The co-inventor of Apple Face ID And VisionPro technology has spent the last six years building a frontier artificial intelligence model that could one day help decode the brain’s electrical activity to diagnose cognitive disorders.
Today, Gidi Littwin’s startup Hemispheric raised $52 million after collecting brain data from 100,000 people to train deep learning models to examine the brain without resorting to invasive procedures.
Littwin left Apple in 2020, looking for a change. He found it when his Hemispheric co-founder Hagai Lalazar sent him a cold message on LinkedIn. Lalazar had begun developing artificial intelligence to study the brain without resorting to surgery and was looking for a commercially minded co-founder to take the company forward. By the time he found Littwin, he had spoken to about 75 candidates.
Littwin had helped develop FaceID and was at the time working on hand tracking for an augmented reality product, the Vision Pro. As part of this, he had to collect what he told WIRED were “hundreds of thousands of data points from subjects” to train the deep learning models that power the technology.
“Behind these projects were massive data collection operations and we knew we had to build something very similar at Hemispheric,” Littwin says, “and we did.”

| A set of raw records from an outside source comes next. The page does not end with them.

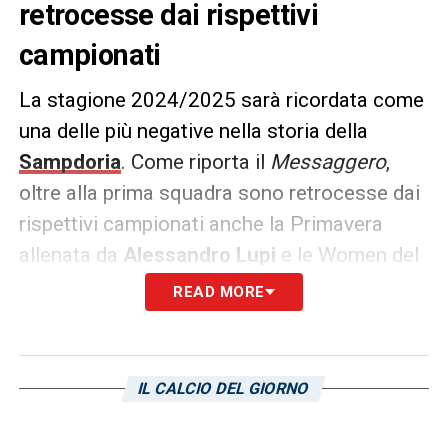
retrocesse dai rispettivi
campionati
La stagione 2024/2025 sarà ricordata come
una delle più negative nella storia della
Sampdoria
. Come riporta il
Messaggero
,
oltre alla prima squadra sono retrocesse dai
rispettivi campionati anche la Primavera
allenata da
Alessandro Lupi
e le Women del
tecnico,
Stefano
Castiglione
.
READ MORE
La prima in ordine di tempo è stata l’Under 19
che ha terminato il campionato al penultimo
IL CALCIO DEL GIORNO
posto in classifica con la retrocessione
maturata a tre giornate dal termine del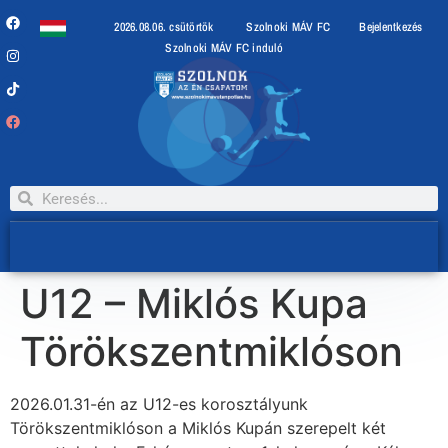
2026.08.06. csütörtök
Szolnoki MÁV FC
Bejelentkezés
Szolnoki MÁV FC induló
U12 – Miklós Kupa
Törökszentmiklóson
2026.01.31-én az U12-es korosztályunk
Törökszentmiklóson a Miklós Kupán szerepelt két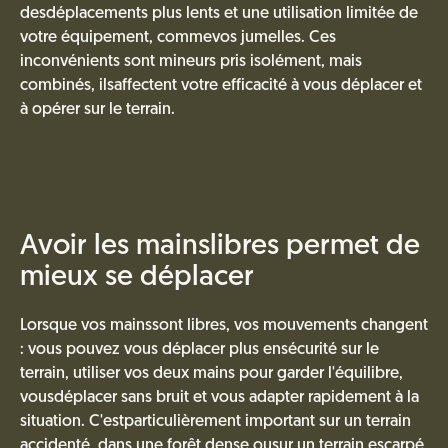
desdéplacements plus lents et une utilisation limitée de
votre équipement, commevos jumelles. Ces
inconvénients sont mineurs pris isolément, mais
combinés, ilsaffectent votre efficacité à vous déplacer et
à opérer sur le terrain.
Avoir les mainslibres permet de
mieux se déplacer
Lorsque vos mainssont libres, vos mouvements changent
: vous pouvez vous déplacer plus ensécurité sur le
terrain, utiliser vos deux mains pour garder l'équilibre,
vousdéplacer sans bruit et vous adapter rapidement à la
situation. C'estparticulièrement important sur un terrain
accidenté, dans une forêt dense ousur un terrain escarpé,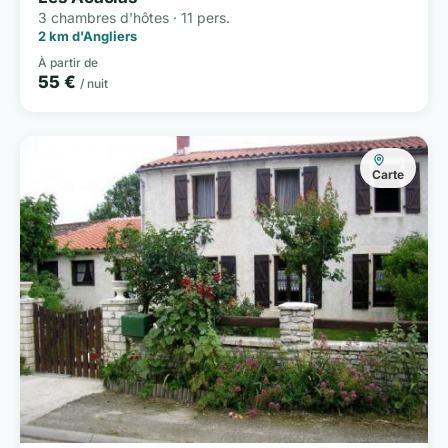
3 chambres d'hôtes · 11 pers.
2 km d'Angliers
À partir de
55 €
/ nuit
Carte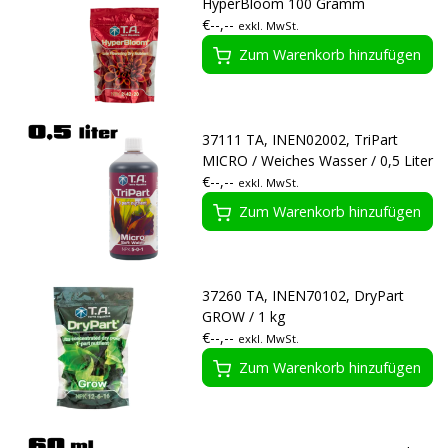
HyperBloom 100 Gramm
€--,--
exkl. MwSt.
Zum Warenkorb hinzufügen
37111 TA, INEN02002, TriPart
MICRO / Weiches Wasser / 0,5 Liter
€--,--
exkl. MwSt.
Zum Warenkorb hinzufügen
37260 TA, INEN70102, DryPart
GROW / 1 kg
€--,--
exkl. MwSt.
Zum Warenkorb hinzufügen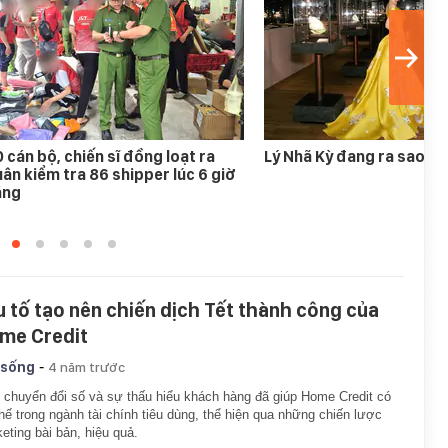
 cán bộ, chiến sĩ đồng loạt ra
Lý Nhã Kỳ đang ra sao?
ân kiểm tra 86 shipper lúc 6 giờ
áng
u tố tạo nên chiến dịch Tết thành công của
me Credit
-
 sống
4 năm trước
 chuyển đổi số và sự thấu hiểu khách hàng đã giúp Home Credit có
hế trong ngành tài chính tiêu dùng, thể hiện qua những chiến lược
eting bài bản, hiệu quả.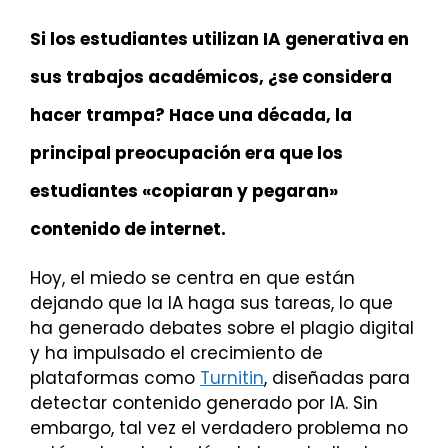
Si los estudiantes utilizan IA generativa en
sus trabajos académicos, ¿se considera
hacer trampa? Hace una década, la
principal preocupación era que los
estudiantes «copiaran y pegaran»
contenido de internet.
Hoy, el miedo se centra en que están
dejando que la IA haga sus tareas, lo que
ha generado debates sobre el plagio digital
y ha impulsado el crecimiento de
plataformas como
Turnitin
, diseñadas para
detectar contenido generado por IA. Sin
embargo, tal vez el verdadero problema no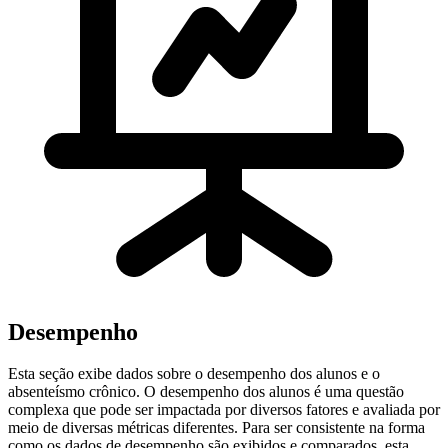
Desempenho
Esta seção exibe dados sobre o desempenho dos alunos e o
absenteísmo crônico. O desempenho dos alunos é uma questão
complexa que pode ser impactada por diversos fatores e avaliada por
meio de diversas métricas diferentes. Para ser consistente na forma
como os dados de desempenho são exibidos e comparados, esta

Because each individual’s brain activity is different, doctors have had to rely heavily on subjective questionnaires and behavioral observations to diagnose depression, Alzheimer’s disease, and Parkinson’s disease. To get around this problem, Littwin and Hagai collected their “most valuable asset”: a quarter of a million hours of brain data from 100,000 paid volunteers across Asia, as well as in Tel Aviv and Boston. The subjects undertook a series of activities that resembled games but activated different parts of their brain.
This data helped train a frontier model, which infers brain function from electrical activity in the skull in the same way that large language models infer meaning by statistically analyzing text. They then tested the generalized model on subsets of people, including those diagnosed with PTSD, schizophrenia and depression, and said the model made accurate inferences about individuals’ brain health. The team is currently working on a clinical study to test whether their model can diagnose and even predict Alzheimer’s disease.
The team will submit its first product, which will be used to study PTSD, to the FDA for approval early next year. They hope this will allow them to roll out the product to the public later in 2027.
To help diagnose a cognitive disorder, a patient wears a lightweight EEG headset that measures electrical activity in the brain for about 15 minutes while interacting with an app on a tablet. Hemispheric says its AI model will then help clinicians decode signals to make diagnoses, select the most effective intervention by making treatment predictions, and monitor progress.
“The future we envision is one where this is akin to a blood test,” Lalazar says. “The device will be very, very inexpensive; it can be sold and distributed to mental health clinics, hospitals and even psychologists’ offices.”
AI-assisted diagnostic tools for diseases such as lung cancer are already in clinical use and are accelerating access to treatment across Europe. Meanwhile, AI giants including OpenAI and Anthropic are expanding into the healthcare sector, intensifying competition to attract many startups to the field.
Hemispheric raised seed funding from investors including US and Israeli venture capital firms and individual investors, including Howard Morgan, Uber’s first backer. They will use the money to advance partnerships with governments, health organizations and pharmaceutical companies, hire more in the United States and work to obtain regulatory approval. They also plan to measure more brain data from millions of people in an effort to improve their model.
The two are also developing their own brain scanners to obtain information that the company says can provide more useful data for their models than traditional EEGs. “These devices were never designed for machine learning and certainly not for deep learning,” says Littwin.